Светлый фон

 

Пушкин увидел Керчь с ее подковообразной бухтой еще с корабля; город поднимался к горному хребту, к вершине, именующейся горой Митридата. Земля боспорская, подобно фанагорийской, была серо-розовая, голая, с кое-где зеленеющими куполами деревьев.

В гавани стояли несколько галиотов и перевернутое для починки «огромное военное судно». Начальник флотилии и несколько морских офицеров приветствовали генерала Раевского, на причале для переправы через пролив, с виду походившем на рыболовецкую пристань. Всюду на берегу лежали и висели сети, пахло рыбой и смолой. Автор «Путешествия по Тавриде в 1820 году» И.М. Муравьёв-Апостол с пафосом пишет, что «корабельная пристань, некогда оживленная торговлею ионийцев или шумом оружия стекавшихся сюда данников и союзников Митридатовых, стоит теперь пустая; и столица некогда блестящая царей Воспорских превращена в жилище немногих бедных промышленников и лавочников… Две небольшие башни означают место, где были ворота городские при генуэзцах. От них длинная, бедная улица ведет в настоящую крепость». Здесь Муравьёв несколько принижает Керчь 1820 года. По данным Геракова, видимо полученным от «отцов города», в Керчи, было в то время «около четырех тысяч жителей», обитающих в домиках, разбросанных по отрогам Митридата.

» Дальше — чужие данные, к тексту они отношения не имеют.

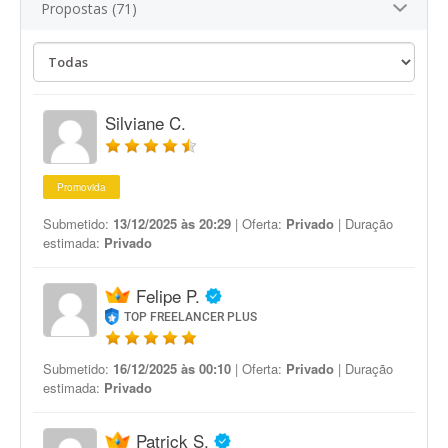
Propostas (71)
Silviane C.
Promovida
Submetido:
13/12/2025 às 20:29
| Oferta:
Privado
| Duração
estimada:
Privado
Felipe P.
TOP FREELANCER PLUS
Submetido:
16/12/2025 às 00:10
| Oferta:
Privado
| Duração
estimada:
Privado
Patrick S.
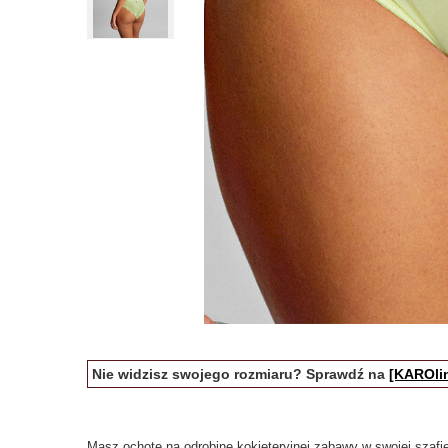
Nie widzisz swojego rozmiaru? Sprawdź na
[KAROlin
Masz ochotę na odrobinę kokieteryjnej zabawy w swojej szafie 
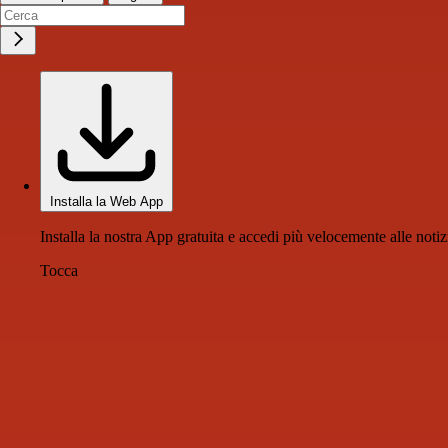
Installa la Web App
Installa la nostra App gratuita e accedi più velocemente alle notiz
Tocca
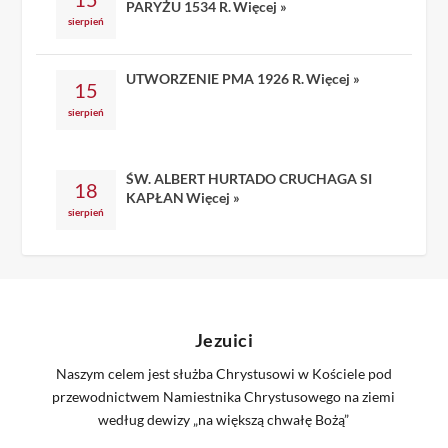
PARYŻU 1534 R.
Więcej »
sierpień
UTWORZENIE PMA 1926 R.
Więcej »
15
sierpień
ŚW. ALBERT HURTADO CRUCHAGA SI
18
KAPŁAN
Więcej »
sierpień
Jezuici
Naszym celem jest służba Chrystusowi w Kościele pod
przewodnictwem Namiestnika Chrystusowego na ziemi
według dewizy „na większą chwałę Bożą”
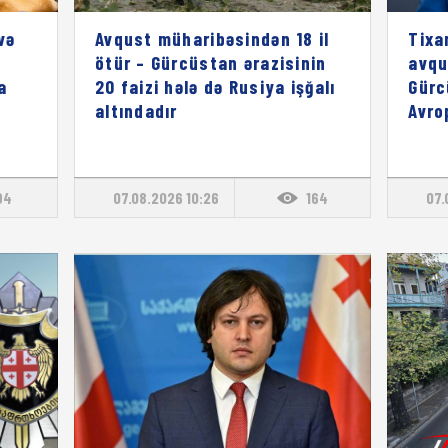
və
Avqust müharibəsindən 18 il
Tixa
ötür – Gürcüstan ərazisinin
avqu
a
20 faizi hələ də Rusiya işğalı
Gürc
altındadır
Avro
94
07.08.2026 10:26
164
07.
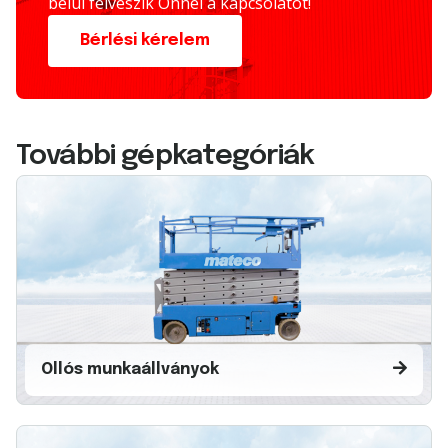
belül felveszik Önnel a kapcsolatot!
Bérlési kérelem
További gépkategóriák
Ollós munkaállványok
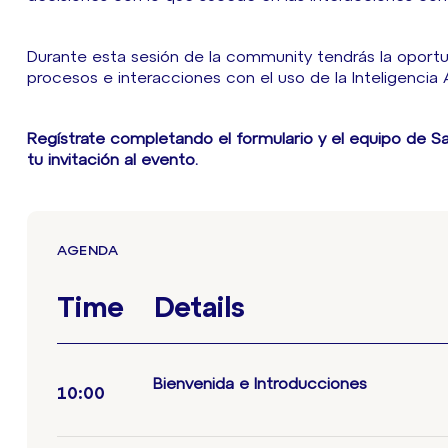
Durante esta sesión de la community tendrás la oportun
procesos e interacciones con el uso de la Inteligencia Ar
Regístrate completando el formulario y el equipo de Sa
tu invitación al evento.
AGENDA
Time
Details
Bienvenida e Introducciones
10:00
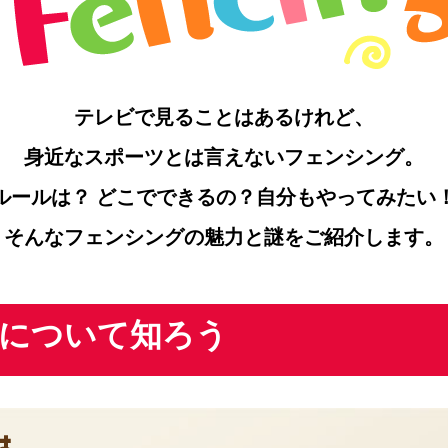
テレビで見ることはあるけれど、
身近なスポーツとは言えないフェンシング。
ルールは？ どこでできるの？
自分もやってみたい
そんなフェンシングの魅力と謎をご紹介します。
について知ろう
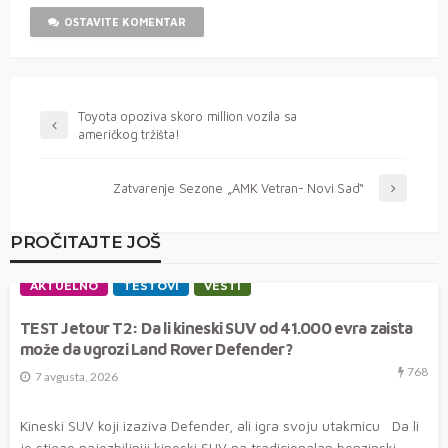
OSTAVITE KOMENTAR
Toyota opoziva skoro million vozila sa
američkog tržišta!
Zatvarenje Sezone „AMK Vetran- Novi Sad“
PROČITAJTE JOŠ
AKTUELNO
TESTOVI
VESTI
TEST Jetour T2: Da li kineski SUV od 41.000 evra zaista
može da ugrozi Land Rover Defender?
768
7 avgusta, 2026
Kineski SUV koji izaziva Defender, ali igra svoju utakmicu Da li
je stigao najozbiljniji kineski SUV na tradicionalan benzinski...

Крепостные башни были на самом берегу, остатки старых стен вели к северному выходу из города. Генералу Раевскому, по-видимому, так же как в Тамани, отвели помещение в доме коменданта крепости, т. е. в доме, который был на самом берегу. Здесь путники провели ночь и на другой день не позднее десяти часов утра отправились лошадьми в Феодосию. Таким образом, у Пушкина на осмотр боспорских памятников было не больше двух часов вечерних 15 августа и раннее утро 16 августа, если не считать Золотого кургана, который был на пути в Феодосию.

Ко времени приезда Пушкина, в Керчи-Пантикапее, так же как и в Тамани-Фанагории, уже не валялись на поверхности мраморные античные львы, надгробные стелы и статуи, как это было во времена известного крымского судьи П. Сумарокова, который щедро описал всю эту роскошь в своих «Досугах», бесценном источнике разнообразных исторических, археологических и этнографических сведений.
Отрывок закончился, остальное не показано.